Given $x_1, x_2, x_3 \sim N(0,1)$, independently and identically distributed, and $y = x_1\sin(x_3) + x_2\cos(x_3)$.
I know $Y$ is Gaussian and independent of $x_3$.
I need to check if $Y$ and $x_1$ are independent.
I see $E[yx_1] = 0$, but I don't know if they are jointly Gaussian, so I can't use that to claim independence.
Also, I think they are dependent since $E[y|x_1=0] = x_2\sin(x_3)$ and $E[y|x_1=1] = \cos(x_3) + x_2\sin(x_3)$, which is different from $E[y|x_1=0]$... so I see dependency.
To determine whether $Y$ and $x_1$ are independent, you need to consider whether the conditional distribution of $Y$ given $x_1$ is the same as the marginal distribution of $Y$.
Given $x_1, x_2, x_3$ are i.i.d. standard normal variables and $Y = x_1 \sin(x_3) + x_2 \cos(x_3)$, you correctly observe that $Y$ is Gaussian and independent of $x_3$, which means that $Y$ is also Gaussian.

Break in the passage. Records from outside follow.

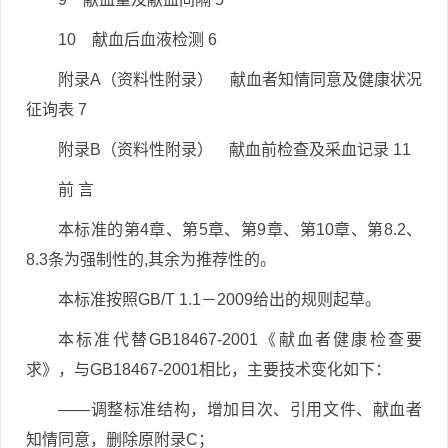
10 献血后血液检测 6
附录A（资料性附录） 献血者知情同意及健康状况
征询表 7
附录B（资料性附录） 献血前检查及采血记录 11
前 言
本标准的第4章、第5章、第9章、第10章、第8.2、
8.3条为强制性的,其余为推荐性的。
本标准按照GB/T 1.1－2009给出的规则起草。
本标准代替GB18467-2001《献血者健康检查要
求》，与GB18467-2001相比，主要技术变化如下：
——调整标准结构，增加目次、引用文件、献血者
知情同意，删除原附录C；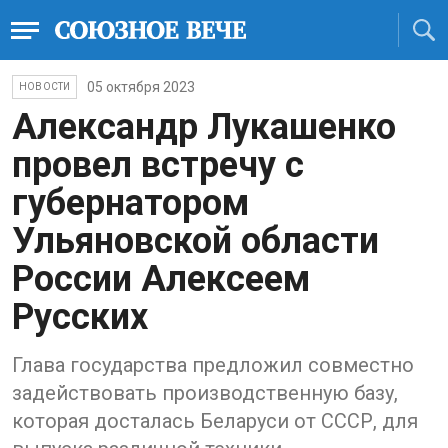
05 октября 2023
НОВОСТИ
Александр Лукашенко
провел встречу с
губернатором
Ульяновской области
России Алексеем
Русских
Глава государства предложил совместно
задействовать производственную базу,
которая досталась Беларуси от СССР, для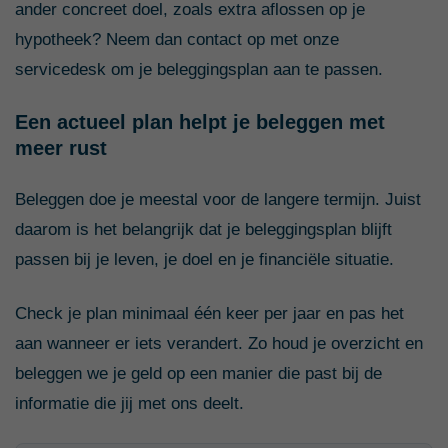
ander concreet doel, zoals extra aflossen op je
hypotheek? Neem dan contact op met onze
servicedesk om je beleggingsplan aan te passen.
Een actueel plan helpt je beleggen met
meer rust
Beleggen doe je meestal voor de langere termijn. Juist
daarom is het belangrijk dat je beleggingsplan blijft
passen bij je leven, je doel en je financiële situatie.
Check je plan minimaal één keer per jaar en pas het
aan wanneer er iets verandert. Zo houd je overzicht en
beleggen we je geld op een manier die past bij de
informatie die jij met ons deelt.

Now, to check for independence between $Y$ and $x_1$, you need to verify if the conditional distribution of $Y$ given $x_1$ is the same as the marginal distribution of $Y$.
You've correctly noted that $E[Yx_1] = 0$, which implies that $Y$ and $x_1$ are uncorrelated. However, uncorrelatedness is not enough to establish independence.

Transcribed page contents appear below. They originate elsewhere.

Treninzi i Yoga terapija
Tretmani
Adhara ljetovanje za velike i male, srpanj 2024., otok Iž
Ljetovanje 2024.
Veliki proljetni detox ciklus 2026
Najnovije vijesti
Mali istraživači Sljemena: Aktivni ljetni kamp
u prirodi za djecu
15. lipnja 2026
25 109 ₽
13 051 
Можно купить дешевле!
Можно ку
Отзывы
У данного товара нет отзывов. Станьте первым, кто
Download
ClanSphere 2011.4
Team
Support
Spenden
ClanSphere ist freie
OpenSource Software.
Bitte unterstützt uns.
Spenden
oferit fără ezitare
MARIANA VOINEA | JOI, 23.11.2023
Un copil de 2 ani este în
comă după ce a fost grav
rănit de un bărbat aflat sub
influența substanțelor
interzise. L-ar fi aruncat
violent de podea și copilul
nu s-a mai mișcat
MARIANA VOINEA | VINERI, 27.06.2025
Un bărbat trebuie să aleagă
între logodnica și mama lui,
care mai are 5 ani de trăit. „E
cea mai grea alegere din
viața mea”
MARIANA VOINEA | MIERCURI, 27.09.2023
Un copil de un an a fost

You've also noticed that $E[Y|x_1=0]$ and $E[Y|x_1=1]$ are different, which suggests that the conditional distributions of $Y$ given different values of $x_1$ are not the same, indicating dependency.
Based on your analysis, $Y$ and $x_1$ are dependent. The conditional distribution of $Y$ given $x_1$ varies depending on the value of $x_1$, which indicates dependence between $Y$ and $x_1$.